WHAT TO WORK ON: The lines to return are those below that contain the word "lunghezza".

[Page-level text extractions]
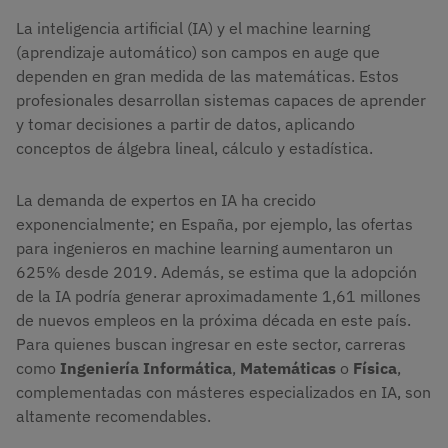
La inteligencia artificial (IA) y el machine learning
(aprendizaje automático) son campos en auge que
dependen en gran medida de las matemáticas. Estos
profesionales desarrollan sistemas capaces de aprender
y tomar decisiones a partir de datos, aplicando
conceptos de álgebra lineal, cálculo y estadística.
La demanda de expertos en IA ha crecido
exponencialmente; en España, por ejemplo, las ofertas
para ingenieros en machine learning aumentaron un
625% desde 2019. Además, se estima que la adopción
de la IA podría generar aproximadamente 1,61 millones
de nuevos empleos en la próxima década en este país.
Para quienes buscan ingresar en este sector, carreras
como
Ingeniería Informática
,
Matemáticas
o
Física
,
complementadas con másteres especializados en IA, son
altamente recomendables.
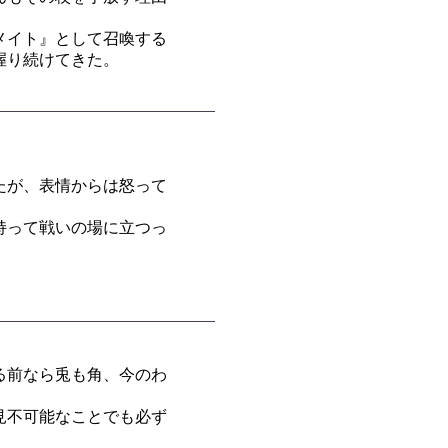
メイト』として召喚する
握り続けてきた。
たが、表情からは怒って
持って戦いの場に立つっ
る前なら兎も角、今のわ
見不可能なことでも必ず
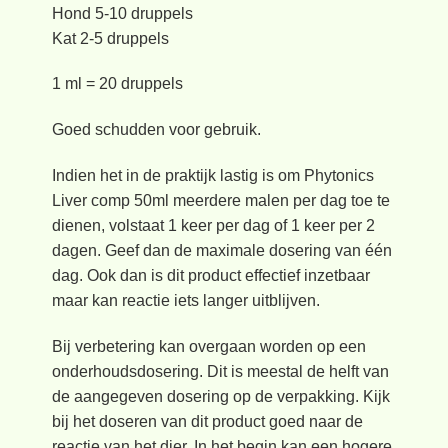
Hond 5-10 druppels
Kat 2-5 druppels
1 ml = 20 druppels
Goed schudden voor gebruik.
Indien het in de praktijk lastig is om Phytonics
Liver comp 50ml meerdere malen per dag toe te
dienen, volstaat 1 keer per dag of 1 keer per 2
dagen. Geef dan de maximale dosering van één
dag. Ook dan is dit product effectief inzetbaar
maar kan reactie iets langer uitblijven.
Bij verbetering kan overgaan worden op een
onderhoudsdosering. Dit is meestal de helft van
de aangegeven dosering op de verpakking. Kijk
bij het doseren van dit product goed naar de
reactie van het dier. In het begin kan een hogere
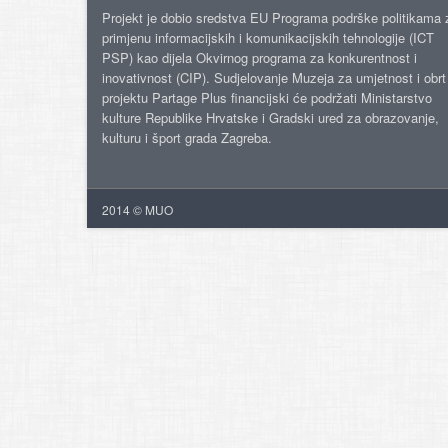
Projekt je dobio sredstva EU Programa podrške politikama 
primjenu informacijskih i komunikacijskih tehnologije (ICT
PSP) kao dijela Okvirnog programa za konkurentnost i
inovativnost (CIP). Sudjelovanje Muzeja za umjetnost i obrt
projektu Partage Plus financijski će podržati Ministarstvo
kulture Republike Hrvatske i Gradski ured za obrazovanje,
kulturu i šport grada Zagreba.
2014 © MUO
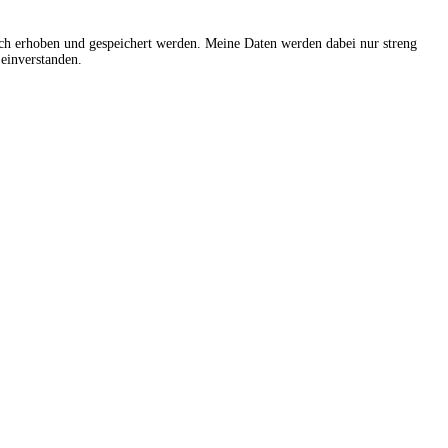
sch erhoben und gespeichert werden. Meine Daten werden dabei nur streng
einverstanden.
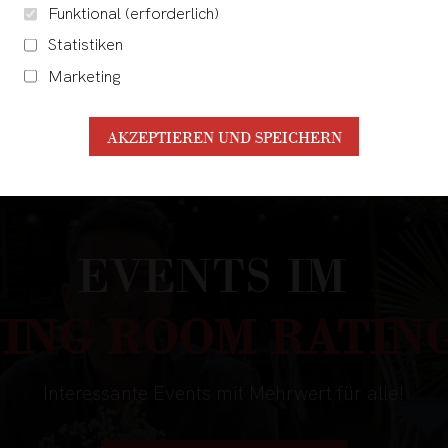
Funktional (erforderlich)
Statistiken
Marketing
AKZEPTIEREN UND SPEICHERN
EVENTS IM
VING ROOM RATIN
Interessante Events mit Mehrwert für alle!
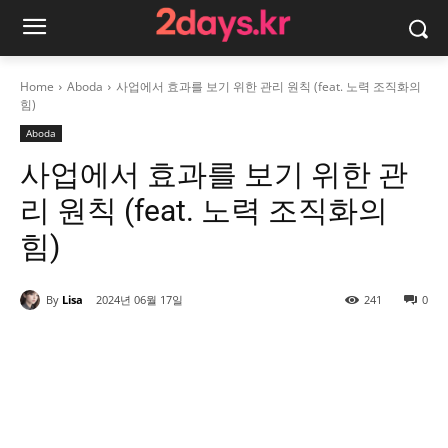
Home
Aboda
사업에서 효과를 보기 위한 관리 원칙 (feat. 노력 조직화의
힘)
Aboda
사업에서 효과를 보기 위한 관
리 원칙 (feat. 노력 조직화의
힘)
By
Lisa
2024년 06월 17일
241
0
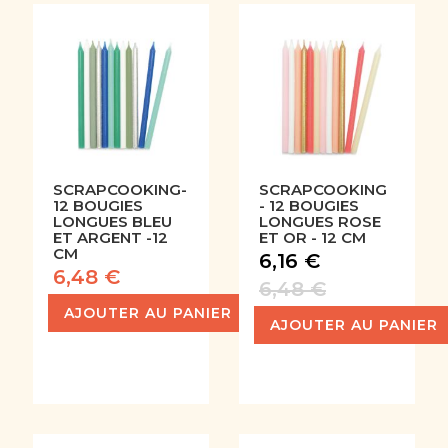
SCRAPCOOKING-
SCRAPCOOKING
12 BOUGIES
- 12 BOUGIES
LONGUES BLEU
LONGUES ROSE
ET ARGENT -12
ET OR - 12 CM
CM
6,16 €
6,48 €
6,48 €
AJOUTER AU PANIER
AJOUTER AU PANIER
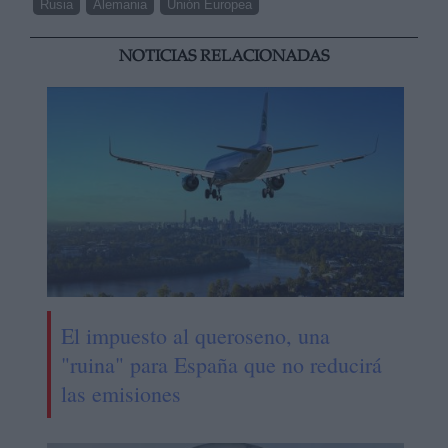
Rusia
Alemania
Unión Europea
NOTICIAS RELACIONADAS
El impuesto al queroseno, una
"ruina" para España que no reducirá
las emisiones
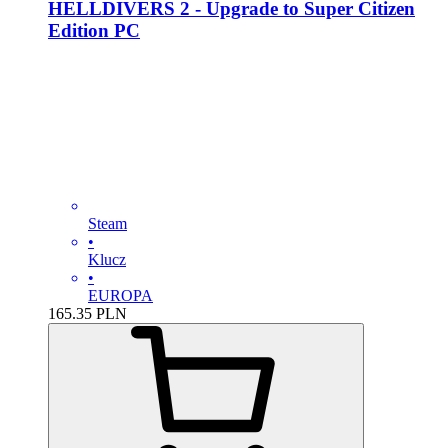
HELLDIVERS 2 - Upgrade to Super Citizen
Edition PC
Steam
•
Klucz
•
EUROPA
165.35
PLN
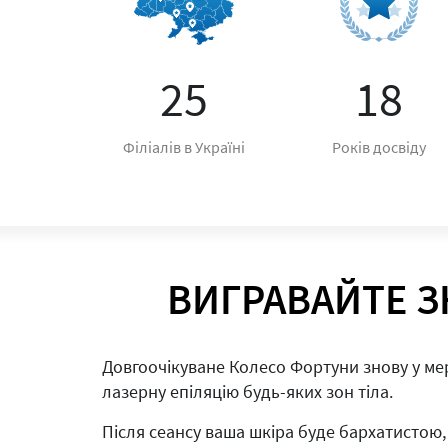
25
18
Філіалів в Україні
Років досвіду
ВИГРАВАЙТЕ З
Довгоочікуване Колесо Фортуни знову у мере
лазерну епіляцію будь-яких зон тіла.
Після сеансу ваша шкіра буде бархатистою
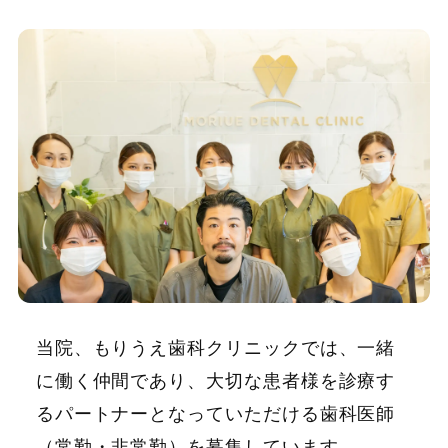
MVP受賞の院内マニュアルを導入
インプラントやマウスピース矯正装置など
自費診療のノウハウも学べます
セミナー・学会参加でスキルアップ
分院長へのキャリアアップも見込めます
将来の独立・開業もサポートします
医院紹介
当院、もりうえ歯科クリニックでは、一緒
選考フロー
に働く仲間であり、大切な患者様を診療す
るパートナーとなっていただける歯科医師
勤務条件（歯科医師）
（常勤・非常勤）を募集しています。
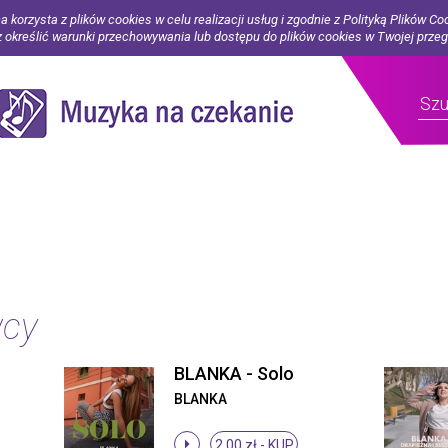
a korzysta z plików cookies w celu realizacji usług i zgodnie z Polityką Plików Co
określić warunki przechowywania lub dostępu do plików cookies w Twojej prze
wcy
BLANKA - Solo
BLANKA
2.00 zł -
KUP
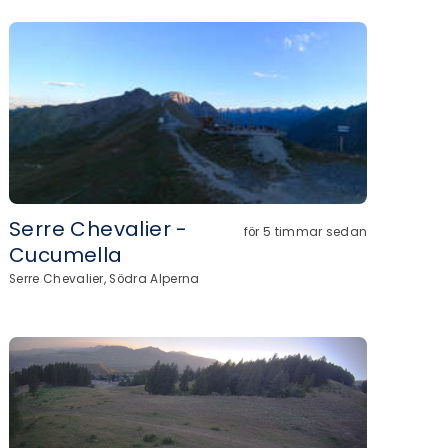
Serre Chevalier -
för 5 timmar sedan
Cucumella
Serre Chevalier, Södra Alperna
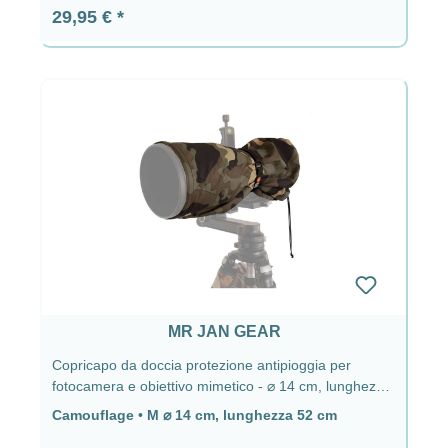
Prezzo normale:
29,95 €
MR JAN GEAR
Copricapo da doccia protezione antipioggia per
fotocamera e obiettivo mimetico - ⌀ 14 cm, lunghezza
52 cm
Camouflage
•
M ⌀ 14 cm, lunghezza 52 cm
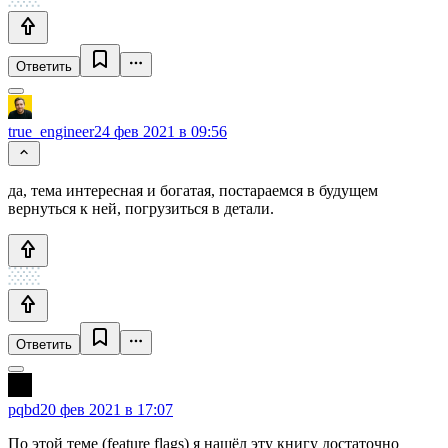
Ответить
true_engineer
24 фев 2021 в 09:56
да, тема интересная и богатая, постараемся в будущем
вернуться к ней, погрузиться в детали.
Ответить
pqbd
20 фев 2021 в 17:07
По этой теме (feature flags) я нашёл эту книгу достаточно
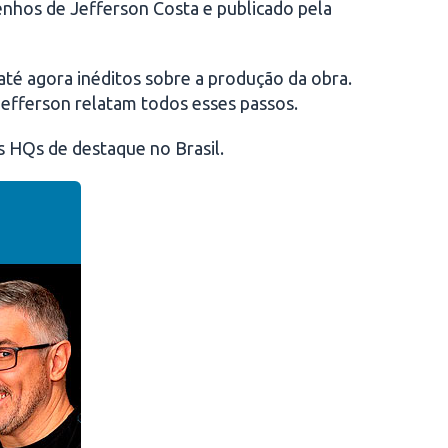
enhos de Jefferson Costa e publicado pela
até agora inéditos sobre a produção da obra.
 Jefferson relatam todos esses passos.
 HQs de destaque no Brasil.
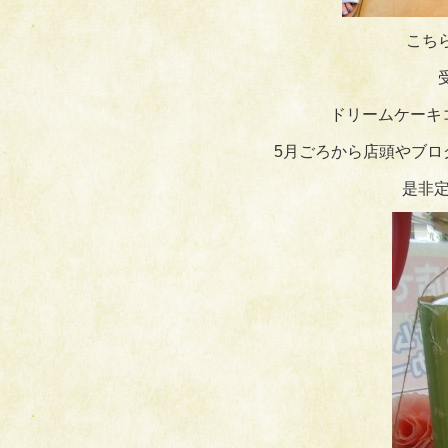
こち
ドリームケーキ
5月ごろから店頭やブロ
是非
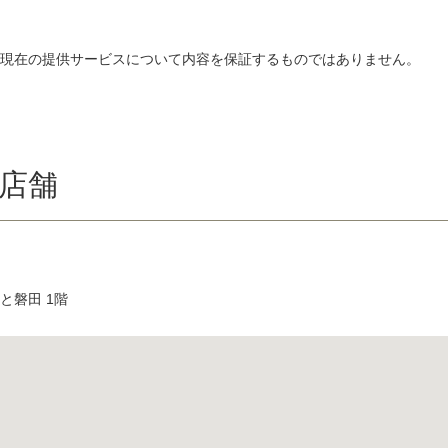
、現在の提供サービスについて内容を保証するものではありません。
店舗
と磐田 1階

WRITTEN RESPONSE:
fotocamera e obiettivo mimetico - ⌀ 14 cm, lunghezza
M ⌀ 14 cm, lunghezza 52 cm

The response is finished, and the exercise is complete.